The 40-year-old ban on most U.S. crude exports is set to be loosened after Petroleos Mexicanos, Mexico’s state-owned oil company, asked to import 100,000 barrels a day of light crude. Senator Ted Cruz, a Texas Republican, plans to propose an amendment to a bill approving the Keystone XL pipeline that would lift the export restrictions.

“WTI is relatively strong because it looks like exports will be rising,” Michael Lynch, president of Strategic Energy & Economic Research in Winchester, Massachusetts, said by phone. “The Mexican request could be the first of many.”

U.S. refineries have operated at over 90 percent of capacity for the last two months, according to the Energy Information Administration. This activity has bolstered demand for domestic crude, John Kilduff, a partner at Again Capital LLC, a New York-based hedge fund that focuses on energy, said.

“Strong refinery utilization here is giving WTI support,”Kilduff said by phone. “Brent is tied to the oversupplied European market.”

Oil demand in Europe will average 13.42 million barrels a day this year, down from 13.47 million in 2014, the International Energy Agency forecast last month. Opinion polls showed Greek Prime Minister Antonis Samaras hasn’t narrowed the lead by his top opponent from the Syriza party, boosting concerns that a change in political leadership will spur an exit from the euro area.

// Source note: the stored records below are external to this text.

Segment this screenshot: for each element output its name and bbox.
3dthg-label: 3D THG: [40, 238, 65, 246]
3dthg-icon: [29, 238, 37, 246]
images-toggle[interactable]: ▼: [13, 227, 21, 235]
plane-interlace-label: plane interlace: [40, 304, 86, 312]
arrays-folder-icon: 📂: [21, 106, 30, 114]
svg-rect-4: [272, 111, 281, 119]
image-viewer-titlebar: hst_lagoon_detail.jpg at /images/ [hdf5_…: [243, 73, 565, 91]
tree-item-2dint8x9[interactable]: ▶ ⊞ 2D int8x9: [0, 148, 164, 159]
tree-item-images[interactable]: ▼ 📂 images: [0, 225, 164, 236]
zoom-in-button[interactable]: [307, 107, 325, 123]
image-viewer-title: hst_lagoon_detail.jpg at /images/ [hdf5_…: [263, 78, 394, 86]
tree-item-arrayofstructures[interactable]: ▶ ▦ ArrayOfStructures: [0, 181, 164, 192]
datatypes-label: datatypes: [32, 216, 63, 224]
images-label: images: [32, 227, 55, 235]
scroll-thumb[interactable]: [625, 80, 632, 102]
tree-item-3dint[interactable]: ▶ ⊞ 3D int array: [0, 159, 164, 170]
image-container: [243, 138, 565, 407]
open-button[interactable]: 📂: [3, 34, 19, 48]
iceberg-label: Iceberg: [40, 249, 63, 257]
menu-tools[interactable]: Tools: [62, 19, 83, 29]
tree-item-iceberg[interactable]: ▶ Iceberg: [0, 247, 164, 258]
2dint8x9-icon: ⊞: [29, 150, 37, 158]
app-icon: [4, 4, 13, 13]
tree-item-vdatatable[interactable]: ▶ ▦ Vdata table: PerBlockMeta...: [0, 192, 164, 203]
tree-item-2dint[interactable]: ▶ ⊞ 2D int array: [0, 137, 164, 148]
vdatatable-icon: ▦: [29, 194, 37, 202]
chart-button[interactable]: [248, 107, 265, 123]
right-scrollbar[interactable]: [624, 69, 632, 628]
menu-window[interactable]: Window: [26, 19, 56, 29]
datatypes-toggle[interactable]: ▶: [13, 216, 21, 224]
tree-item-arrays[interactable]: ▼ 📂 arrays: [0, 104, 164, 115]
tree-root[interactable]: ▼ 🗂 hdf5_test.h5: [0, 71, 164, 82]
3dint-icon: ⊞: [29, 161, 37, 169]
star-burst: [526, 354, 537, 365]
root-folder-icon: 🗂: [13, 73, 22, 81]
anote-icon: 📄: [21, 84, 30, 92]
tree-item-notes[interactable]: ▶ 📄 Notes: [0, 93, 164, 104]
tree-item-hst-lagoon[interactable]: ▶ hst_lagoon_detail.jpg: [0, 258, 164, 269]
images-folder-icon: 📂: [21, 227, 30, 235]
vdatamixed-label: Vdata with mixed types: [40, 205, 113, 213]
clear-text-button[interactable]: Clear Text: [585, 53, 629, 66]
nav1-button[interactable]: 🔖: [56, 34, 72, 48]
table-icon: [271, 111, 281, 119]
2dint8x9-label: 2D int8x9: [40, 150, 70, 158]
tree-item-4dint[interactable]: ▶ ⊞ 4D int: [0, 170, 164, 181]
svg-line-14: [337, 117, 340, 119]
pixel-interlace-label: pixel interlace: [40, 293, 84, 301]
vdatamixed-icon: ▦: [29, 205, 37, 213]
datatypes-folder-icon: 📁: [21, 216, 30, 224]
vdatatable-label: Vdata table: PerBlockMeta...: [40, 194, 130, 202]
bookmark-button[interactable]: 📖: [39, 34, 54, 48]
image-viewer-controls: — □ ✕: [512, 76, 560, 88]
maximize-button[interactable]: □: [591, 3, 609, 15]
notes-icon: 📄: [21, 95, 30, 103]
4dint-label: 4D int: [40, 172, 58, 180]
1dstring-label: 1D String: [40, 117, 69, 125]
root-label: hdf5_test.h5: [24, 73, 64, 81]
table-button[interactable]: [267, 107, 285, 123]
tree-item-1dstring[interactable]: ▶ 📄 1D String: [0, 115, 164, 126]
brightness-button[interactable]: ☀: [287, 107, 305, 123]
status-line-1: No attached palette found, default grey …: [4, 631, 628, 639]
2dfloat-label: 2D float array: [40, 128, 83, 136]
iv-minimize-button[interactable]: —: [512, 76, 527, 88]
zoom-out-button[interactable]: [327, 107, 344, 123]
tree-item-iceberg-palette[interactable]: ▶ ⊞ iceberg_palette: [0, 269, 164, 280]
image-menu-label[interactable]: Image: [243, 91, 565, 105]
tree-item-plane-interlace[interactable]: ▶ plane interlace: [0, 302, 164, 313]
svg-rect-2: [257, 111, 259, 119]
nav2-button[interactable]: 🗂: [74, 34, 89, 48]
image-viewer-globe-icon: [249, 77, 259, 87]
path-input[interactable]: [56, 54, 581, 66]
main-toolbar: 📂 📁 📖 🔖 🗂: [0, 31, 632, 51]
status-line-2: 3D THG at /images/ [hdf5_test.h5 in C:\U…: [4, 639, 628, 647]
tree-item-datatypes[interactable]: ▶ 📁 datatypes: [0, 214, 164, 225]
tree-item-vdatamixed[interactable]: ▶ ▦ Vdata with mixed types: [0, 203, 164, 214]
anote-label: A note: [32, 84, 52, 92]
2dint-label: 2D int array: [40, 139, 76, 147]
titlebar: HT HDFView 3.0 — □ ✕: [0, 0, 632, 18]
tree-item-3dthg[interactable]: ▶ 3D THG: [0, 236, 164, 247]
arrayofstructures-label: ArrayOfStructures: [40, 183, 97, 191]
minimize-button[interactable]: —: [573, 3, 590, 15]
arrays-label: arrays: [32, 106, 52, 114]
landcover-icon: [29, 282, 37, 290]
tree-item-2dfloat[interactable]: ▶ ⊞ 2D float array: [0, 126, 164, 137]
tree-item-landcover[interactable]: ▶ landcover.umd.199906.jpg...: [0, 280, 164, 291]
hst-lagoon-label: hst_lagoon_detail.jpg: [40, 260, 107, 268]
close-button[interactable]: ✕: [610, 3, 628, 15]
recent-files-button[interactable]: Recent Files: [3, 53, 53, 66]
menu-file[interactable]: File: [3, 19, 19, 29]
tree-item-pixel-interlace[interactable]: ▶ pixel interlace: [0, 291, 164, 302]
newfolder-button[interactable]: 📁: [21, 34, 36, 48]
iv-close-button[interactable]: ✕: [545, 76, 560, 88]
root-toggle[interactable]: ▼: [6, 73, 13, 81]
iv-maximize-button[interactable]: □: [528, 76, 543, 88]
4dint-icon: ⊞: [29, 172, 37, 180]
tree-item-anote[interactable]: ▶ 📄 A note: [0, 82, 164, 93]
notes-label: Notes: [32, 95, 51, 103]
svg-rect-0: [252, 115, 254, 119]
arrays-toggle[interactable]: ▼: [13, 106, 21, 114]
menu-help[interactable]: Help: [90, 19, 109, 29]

“There are two key reasons for the rapid close of the Brent-WTI spread, with the first being the problems in Greece and Europe as a whole,” Thomas Finlon, the Jupiter, Florida-based director of Energy Analytics Group LLC, said by phone. “The other is the increasing likelihood that the U.S. will allow a greater flow of crude exports.”

Saudi Strategy

The greater decline of Brent, undercutting WTI, is a signal to Societe Generale SA that Saudi Arabia’s strategy of curbing growth in shale production is working. The kingdom is leading the Organization of Petroleum Exporting Countries in maintaining crude production amid a global surplus. The strategy is to curb output growth from shale formations and higher cost producers.

Refineries along the U.S. East Coast switch between using domestic and import crudes, often from West Africa, depending on cost. Imports have dropped as U.S. crude production expanded to 9.14 million barrels a day in the week ended Dec. 12, the most in weekly records that started in January 1983, Energy Information Administration data show.

“This is all about the trade flow and will send an economic signal that widens the spread again,” Tim Evans, an energy analyst at Citi Futures Perspective in New York, said by phone. “East Coast refiners are going to switch to Nigerian crudes rather than ship those from the Bakken by rail. This will lead to higher Cushing stockpiles and further cut WTI prices.”

Crude inventories at Cushing, Oklahoma, the delivery point for WTI traded in New York, climbed 4.2 percent to 32.1 million barrels in the week ended Jan. 2, EIA data showed. The gain left supplies at the highest level since February.